Tuesday, February 1, 2011

Fear

What are your kids afraid of? The dark? That's a pretty easy one. I think it's less that they are afraid of the dark than the unknown and unseen. Because, really, if you think about it, the "boogey man" could be under their bed during the day too! Do you ever wonder why kids are afraid of things? Like, I think kids are afraid of dogs because they might have had a bad experience or learned it from an adult. If you're afraid to touch a reptile, chances are your kids will be too, right? Really, it's got to come from us. Usually, kids are ready for any kind of adventure - leaping before they look. I've tried to make a point of not showing fear in front of my kids. Granted, there are plenty of things in life that can evoke fear, but I don't think it should rule your thoughts.

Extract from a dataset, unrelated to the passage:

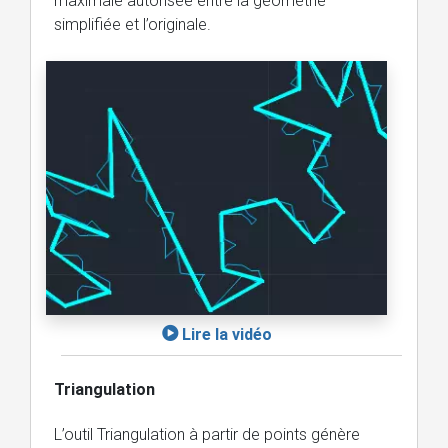
maximale autorisée entre la géométrie
simplifiée et l’originale.
Lire la vidéo
Triangulation
L’outil Triangulation à partir de points génère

I don't think you should be afraid to try anything new just because it's different and you don't know what the outcome will be. I remember when I was a kid, we used to get Chinese takeout from Moon's on South Broadway. Oh, I loved that place and would get Moo Goo Gai Pan every time we went there. Well, one day, my dad told me I couldn't get it. He said I would never know if I liked anything else if I never tried anything else and he made me get something new. I was afraid. I liked my food. I trusted it. That Moo Goo made me feel safe. So, I got sweet and sour chicken. Well, if you're waiting for the epiphany, it's not coming. I didn't like it at all. Personally, I don't think pickles should be hot. But, I did end up learning that I needed to try new things and I always do. I encourage my kids to do the same. I don't want them to be afraid. My oldest says she's afraid of bridges because she thinks they'll collapse. I don't know where she gets it. I take her on roller coasters and water slides. I'll bring her rock climbing or cliff diving - whatever she wants to do, because even if I am afraid, I will not let the fear stop me from doing things. Now, my kids might be a different story. They do have some fears - major ones. For instance, I know they are afraid of the laundry hamper. They won't go near it! They, and their diryt clothes, avoid it at all costs!